A obra é composta por, como pontuado na abertura, “dois ensaios e uma conversa”. O primeiro ensaio, que nomeia o livro, traz a perspectiva acerca do processo de escrita/publicação da própria autora no qual está implicada, sobretudo, uma discussão sobre o momento histórico no qual a escritora está inserida. Como sublinha Djaimilia Pereira de Almeida:
O meu maior privilégio imerecido é ter nascido em 1982. Não é ter tido uma educação, ter sido amada e protegida pela minha família. Não é habitação ou sequer acesso à saúde. A data do meu nascimento é o meu maior privilégio [...] Houvesse eu nascido setenta, oitenta anos antes, talvez até apenas cinquenta, tivesse eu a mesma inclinação, e o meu destino seria, com sorte, a cozinha, a vassoura, a roça. O meu maior privilégio é este tempo, o meu (p. 10)

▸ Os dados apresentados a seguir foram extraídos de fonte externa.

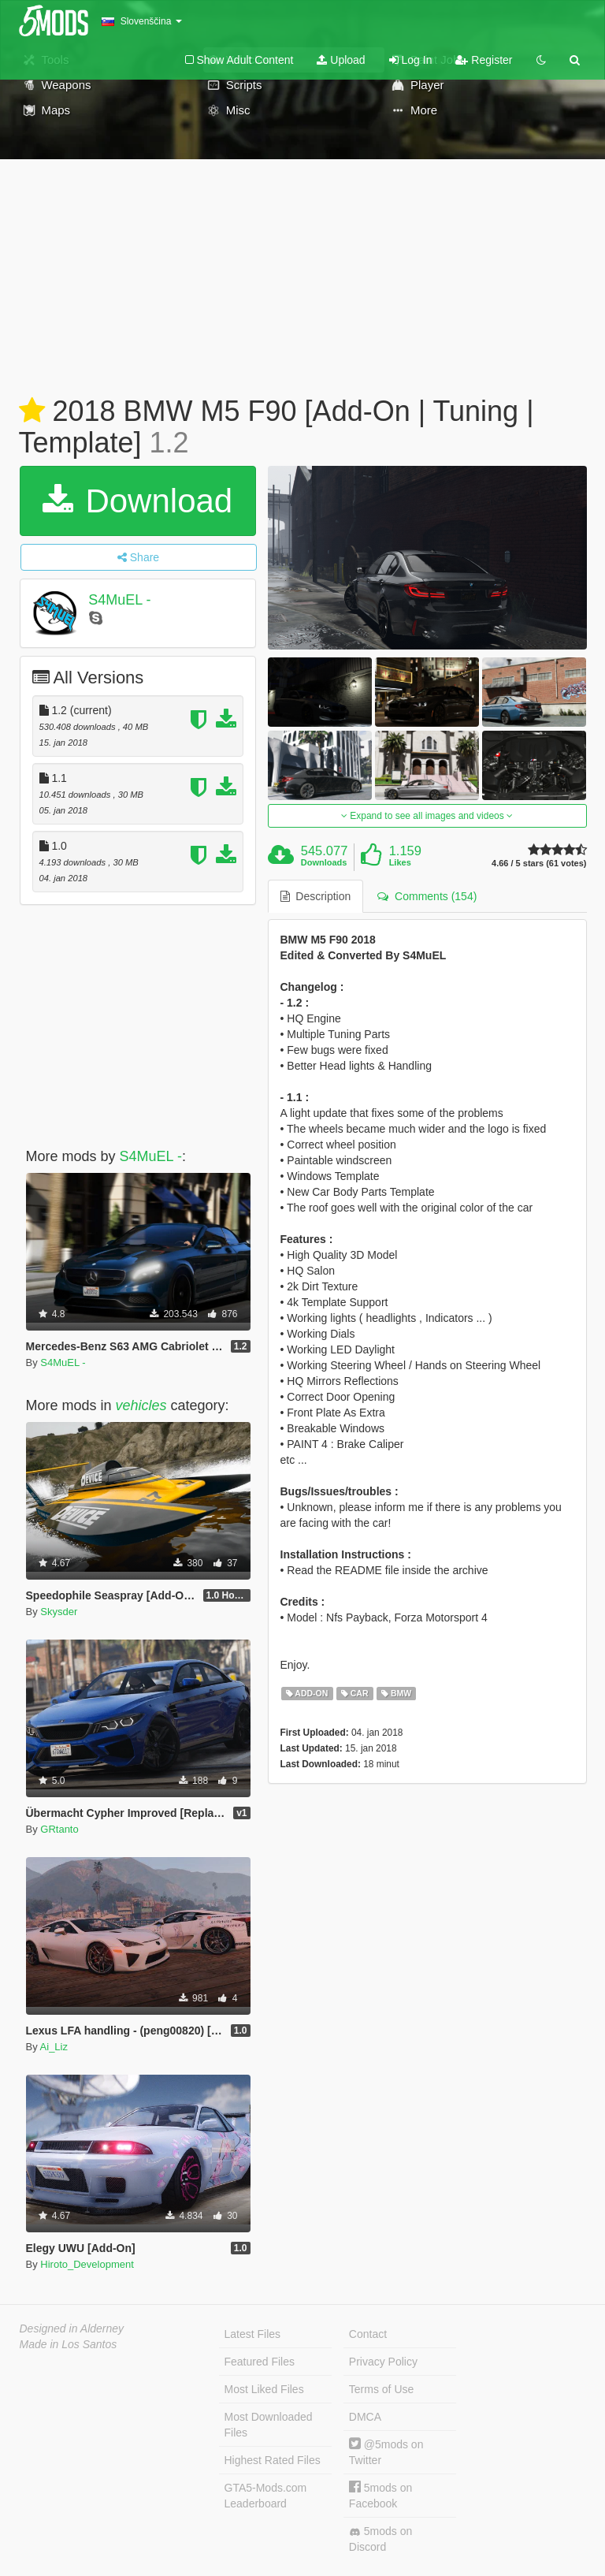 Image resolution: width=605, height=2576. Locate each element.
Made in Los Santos (68, 2344)
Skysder (58, 1611)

A partir dessa premissa, a autora interpela às heranças coloniais que sonegaram das mulheres negras o espaço para ser uma escritora negra: “Apenas nesse tempo me posso dizer” (p. 11), é o que evidencia Almeida. Ao longo do ensaio, a escritora convoca o leitor a refletir sobre essa e outras questões, como, por exemplo, a sua condição de migrante, sua experiência diaspórica, atravessadas pela relação tensa com o pai que “sempre tratou o facto de eu ser negra como um segredo que ele escondia de mim” (p. 13). Todas essas situações foram determinantes para estruturar sua subjetividade: “Fui para Portugal com meu pai em menina. Este facto, arrancar brutal da flor pela raiz molda e explica o que sou, mesmo aquilo que não sei que sou.” (p. 12)
Almeida tece, a partir da importância do processo de escrita em sua vida, essas e outras proposições que aprofundam reflexões acerca do (não) lugar ocupado por mulheres negras que a antecederam.
O texto intitulado “A minha imaginação não se distingue da minha identidade” advém da ocasião do lançamento da revista serrote#41, em que Almeida dialoga em entrevista com a poeta e tradutora brasileira Stephanie Borges, informações que são enfatizadas na abertura no texto:
Para marcar o lançamento da serrote #41, Djaimilia Pereira de Almeida conversou com Stephanie Borges a propósito de “O que é ser uma escritora negra hoje, de acordo comigo”, ensaio que a escritora publicou originalmente naquela edição da revista. O diálogo entre a autora e a poeta e tradutora brasileira expandiu ideias do texto original e desenvolveu questões complexas num ensaio a duas vozes [...] (p. 31)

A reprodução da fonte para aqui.